PROVIDED DATA
^^^^^^^^

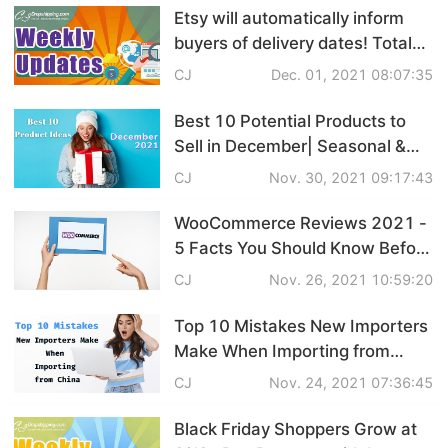
Etsy will automatically inform
Shipping
buyers of delivery dates! Total
U.S. Online Retail Sales to
Tip
CJ
Dec. 01, 2021 08:07:35
Reach $886.2 Billion in 2021 |
eCommerce Weekly News
Best 10 Potential Products to
News
Sell in December| Seasonal &
Gift Ideas
CJ
Nov. 30, 2021 09:17:43
About CJ
WooCommerce Reviews 2021 -
5 Facts You Should Know Before
Marketing
Starting & Plugin
CJ
Nov. 26, 2021 10:59:20
Channel
Recommendations
Top 10 Mistakes New Importers
Strategy
Make When Importing from
China
CJ
Nov. 24, 2021 07:36:45
Seasonal Dropshipping Tips
Black Friday Shoppers Grow at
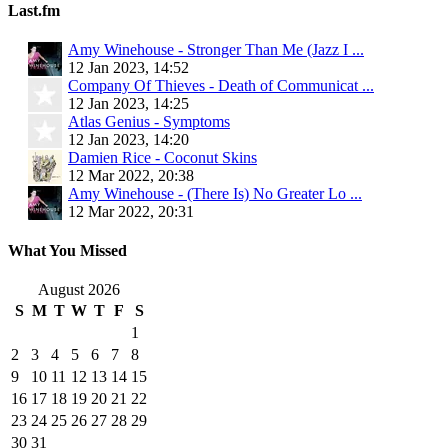
Last.fm
Amy Winehouse - Stronger Than Me (Jazz I ...
12 Jan 2023, 14:52
Company Of Thieves - Death of Communicat ...
12 Jan 2023, 14:25
Atlas Genius - Symptoms
12 Jan 2023, 14:20
Damien Rice - Coconut Skins
12 Mar 2022, 20:38
Amy Winehouse - (There Is) No Greater Lo ...
12 Mar 2022, 20:31
What You Missed
August 2026
S
M
T
W
T
F
S
1
2
3
4
5
6
7
8
9
10
11
12
13
14
15
16
17
18
19
20
21
22
23
24
25
26
27
28
29
30
31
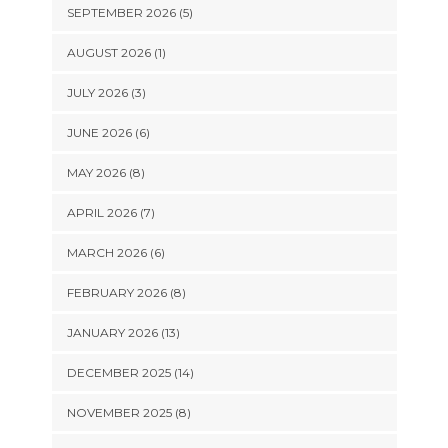
SEPTEMBER 2026 (5)
AUGUST 2026 (1)
JULY 2026 (3)
JUNE 2026 (6)
MAY 2026 (8)
APRIL 2026 (7)
MARCH 2026 (6)
FEBRUARY 2026 (8)
JANUARY 2026 (13)
DECEMBER 2025 (14)
NOVEMBER 2025 (8)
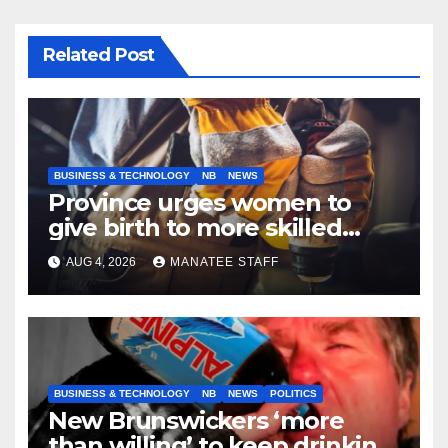
Related Post
BUSINESS & TECHNOLOGY
NB
NEWS
Province urges women to
give birth to more skilled
tradespeople
AUG 4, 2026
MANATEE STAFF
BUSINESS & TECHNOLOGY
NB
NEWS
POLITICS
New Brunswickers ‘more
than willing’ to keep drinking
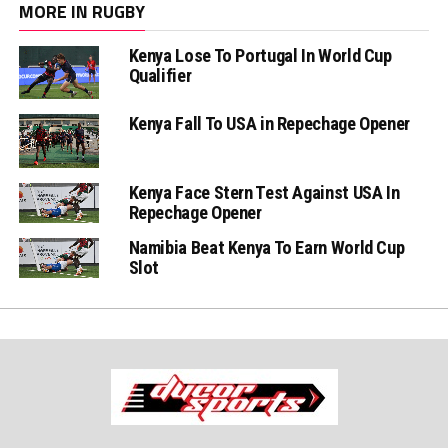
MORE IN RUGBY
Kenya Lose To Portugal In World Cup
Qualifier
Kenya Fall To USA in Repechage Opener
Kenya Face Stern Test Against USA In
Repechage Opener
Namibia Beat Kenya To Earn World Cup
Slot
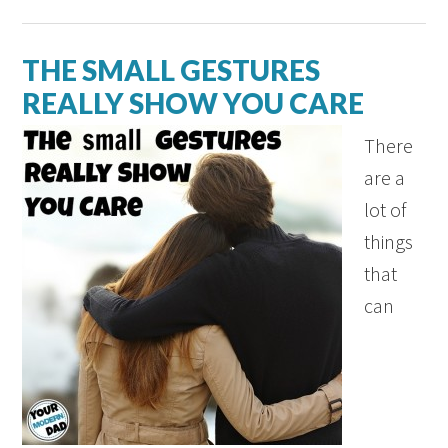
THE SMALL GESTURES
REALLY SHOW YOU CARE
There
are a
lot of
things
that
can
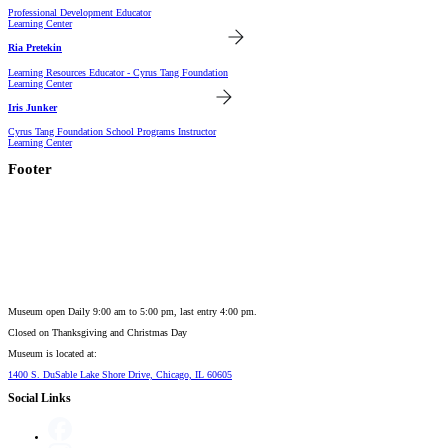
Professional Development Educator
Learning Center
Ria Pretekin
Learning Resources Educator - Cyrus Tang Foundation
Learning Center
Iris Junker
Cyrus Tang Foundation School Programs Instructor
Learning Center
Footer
Museum open Daily 9:00 am to 5:00 pm, last entry 4:00 pm.
Closed on
Thanksgiving and Christmas Day
Museum is located at:
1400 S. DuSable Lake Shore Drive, Chicago, IL 60605
Social Links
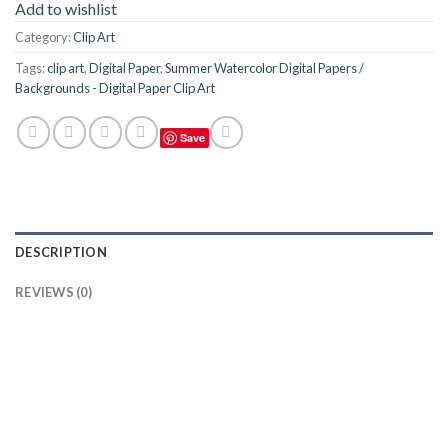
Add to wishlist
Category:
Clip Art
Tags:
clip art
,
Digital Paper
,
Summer Watercolor Digital Papers /
Backgrounds - Digital Paper Clip Art
Save
DESCRIPTION
REVIEWS (0)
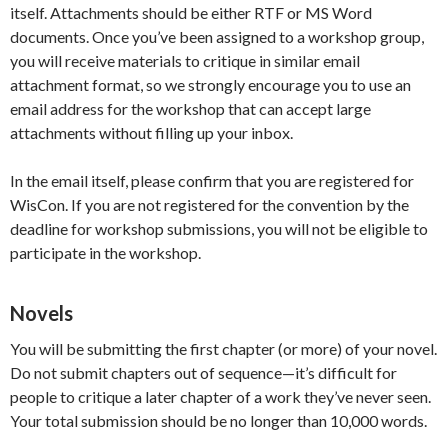
itself. Attachments should be either RTF or MS Word
documents. Once you’ve been assigned to a workshop group,
you will receive materials to critique in similar email
attachment format, so we strongly encourage you to use an
email address for the workshop that can accept large
attachments without filling up your inbox.
In the email itself, please confirm that you are registered for
WisCon. If you are not registered for the convention by the
deadline for workshop submissions, you will not be eligible to
participate in the workshop.
Novels
You will be submitting the first chapter (or more) of your novel.
Do not submit chapters out of sequence—it’s difficult for
people to critique a later chapter of a work they’ve never seen.
Your total submission should be no longer than 10,000 words.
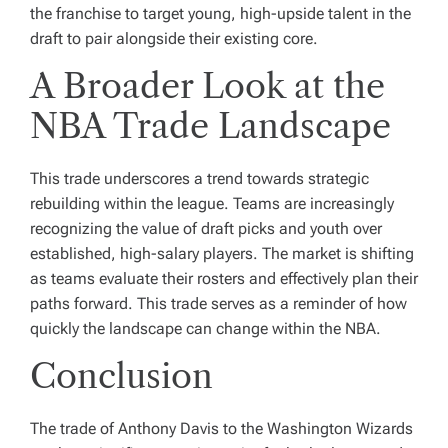
the franchise to target young, high-upside talent in the
draft to pair alongside their existing core.
A Broader Look at the
NBA Trade Landscape
This trade underscores a trend towards strategic
rebuilding within the league. Teams are increasingly
recognizing the value of draft picks and youth over
established, high-salary players. The market is shifting
as teams evaluate their rosters and effectively plan their
paths forward. This trade serves as a reminder of how
quickly the landscape can change within the NBA.
Conclusion
The trade of Anthony Davis to the Washington Wizards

^^^^^^^^

WHAT IS EXPECTED
Your reply must be one number: how many lines of the material hold the string "Foundation".

WRITTEN RESPONSE
2